FLORIDA — Florida's election results will officially be certified on Tuesday and over the weekend, Democrats Andrew Gillum and Bill Nelson conceded.

And now Republicans Ron DeSantis and Rick Scott will take on new roles representing the state.

After nearly two weeks of back and forth, both sides agree it is time to move forward.

Things will get back to normal at election offices after a long campaign season that went far beyond Election Day.

The senate race did end Sunday with Bill Nelson conceding Scott.  

The two were in a heated battle legally and politically during a contested machine and hand recount.

Scott kept his lead of just more than 12,000 votes to take Nelson's seat.

After a machine recount and a hand recount, it was clear over the weekend that the long-serving Democrat would not be going into his fourth term as a U.S. senator.

"I was not victorious in this race," Nelson said.

Nelson picked up votes during the recounts, but not enough by Sunday's deadline as the former astronaut was shy by 10,000 votes.

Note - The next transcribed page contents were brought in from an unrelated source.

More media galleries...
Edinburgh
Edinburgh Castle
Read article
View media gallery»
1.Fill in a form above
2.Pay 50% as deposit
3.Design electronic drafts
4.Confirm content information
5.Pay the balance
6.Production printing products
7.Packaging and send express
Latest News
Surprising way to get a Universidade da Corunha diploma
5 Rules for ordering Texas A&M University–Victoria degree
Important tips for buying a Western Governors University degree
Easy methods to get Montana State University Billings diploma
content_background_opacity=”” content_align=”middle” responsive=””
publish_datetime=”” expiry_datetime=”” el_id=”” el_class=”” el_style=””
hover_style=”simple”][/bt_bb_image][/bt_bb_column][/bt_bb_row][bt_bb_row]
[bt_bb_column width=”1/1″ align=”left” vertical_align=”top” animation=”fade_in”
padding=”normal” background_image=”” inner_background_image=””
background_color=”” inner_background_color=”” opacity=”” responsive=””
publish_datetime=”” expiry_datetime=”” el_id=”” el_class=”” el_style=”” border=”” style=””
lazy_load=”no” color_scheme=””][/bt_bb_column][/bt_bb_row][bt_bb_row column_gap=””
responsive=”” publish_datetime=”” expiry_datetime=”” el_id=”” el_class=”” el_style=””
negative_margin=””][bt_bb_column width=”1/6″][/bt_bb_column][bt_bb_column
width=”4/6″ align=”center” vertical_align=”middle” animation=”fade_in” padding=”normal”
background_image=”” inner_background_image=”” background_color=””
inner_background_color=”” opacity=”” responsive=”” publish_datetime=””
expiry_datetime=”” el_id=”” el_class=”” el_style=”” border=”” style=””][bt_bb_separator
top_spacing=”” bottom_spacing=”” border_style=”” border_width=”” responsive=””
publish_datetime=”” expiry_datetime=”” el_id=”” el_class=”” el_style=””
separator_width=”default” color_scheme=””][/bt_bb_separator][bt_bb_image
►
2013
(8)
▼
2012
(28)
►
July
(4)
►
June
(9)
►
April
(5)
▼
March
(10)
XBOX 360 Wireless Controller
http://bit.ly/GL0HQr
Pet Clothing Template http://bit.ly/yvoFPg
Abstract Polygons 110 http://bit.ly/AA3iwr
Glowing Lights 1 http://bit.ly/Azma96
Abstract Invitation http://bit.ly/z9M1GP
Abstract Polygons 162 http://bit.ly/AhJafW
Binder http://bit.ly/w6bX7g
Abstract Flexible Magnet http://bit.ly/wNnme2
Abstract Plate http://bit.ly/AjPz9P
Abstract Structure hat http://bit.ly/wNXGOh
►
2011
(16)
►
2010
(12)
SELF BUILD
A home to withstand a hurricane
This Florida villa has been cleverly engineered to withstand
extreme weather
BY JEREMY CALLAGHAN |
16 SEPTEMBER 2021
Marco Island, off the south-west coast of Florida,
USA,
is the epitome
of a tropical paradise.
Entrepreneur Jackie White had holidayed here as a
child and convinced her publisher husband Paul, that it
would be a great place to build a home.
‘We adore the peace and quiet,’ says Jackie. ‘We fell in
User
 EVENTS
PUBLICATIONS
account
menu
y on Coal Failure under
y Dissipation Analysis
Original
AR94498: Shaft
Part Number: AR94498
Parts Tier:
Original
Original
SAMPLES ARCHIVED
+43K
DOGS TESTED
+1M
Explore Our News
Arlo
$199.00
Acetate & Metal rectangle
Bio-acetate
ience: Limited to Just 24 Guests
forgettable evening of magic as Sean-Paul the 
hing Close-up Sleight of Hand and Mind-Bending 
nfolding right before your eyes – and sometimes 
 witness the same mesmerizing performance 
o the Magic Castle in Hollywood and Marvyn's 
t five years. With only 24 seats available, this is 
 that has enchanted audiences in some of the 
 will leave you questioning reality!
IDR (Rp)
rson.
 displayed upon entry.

"There are great decisions ahead that will shape the course and character of America in the 21st century. And yes, I will continue to fight hard for what's right, and I will also encourage others to seek common ground with their colleagues. Colleagues on the other side of the aisle," he vowed.

His Republican opponent will make the transition from governor into his new job as Florida's junior U.S. senator in Washington.

Scott released a statement after Nelson conceded Sunday.

"We must do what Americans have always done: Come together for the good of our state and our country. My focus will not be on looking backward, but on doing exactly what I ran on: making Washington work,'' he swore.

There has not been two Republican senators in Florida since the Civil War.

Nelson was not the only Democrat to have lost a huge seat. Gillum did not claim victory to the governor's seat.

"R.J. and I wanted to take a moment to congratulate Mr. DeSantis on becoming the next governor of the great state of Florida," he announced.

After the Tallahassee mayor conceded on Saturday, Governor-elect DeSantis tweeted, "This was a hard-fought campaign. Now it's time to bring Florida together."

Democrat Fried Leads Republican Caldwell In Agricultural Commissioner's Race

But one race still remains an outlier and that the Agricultural Commissioner race where less than 7,000 votes separate the candidates.

For Democrat Nikki Fried and Republican Matt Caldwell for Commissioner of Agriculture and Consumer Services, the race came down to just 6,700-vote difference.

Under state law, a candidate can contest the results of the election 10 days after certification, which is set for Tuesday.

Caldwell is more than 6,000 votes behind after the machine and hand recount, however his campaign says they want Palm Beach County to keep counting votes.

It says there could be enough votes there to overcome Fried's lead.

The deadline for local supervisor of elections to report vote totals was Sunday. The state deadline to certify the total vote is Tuesday.

Palm Beach County says it may not be done counting votes until December 15.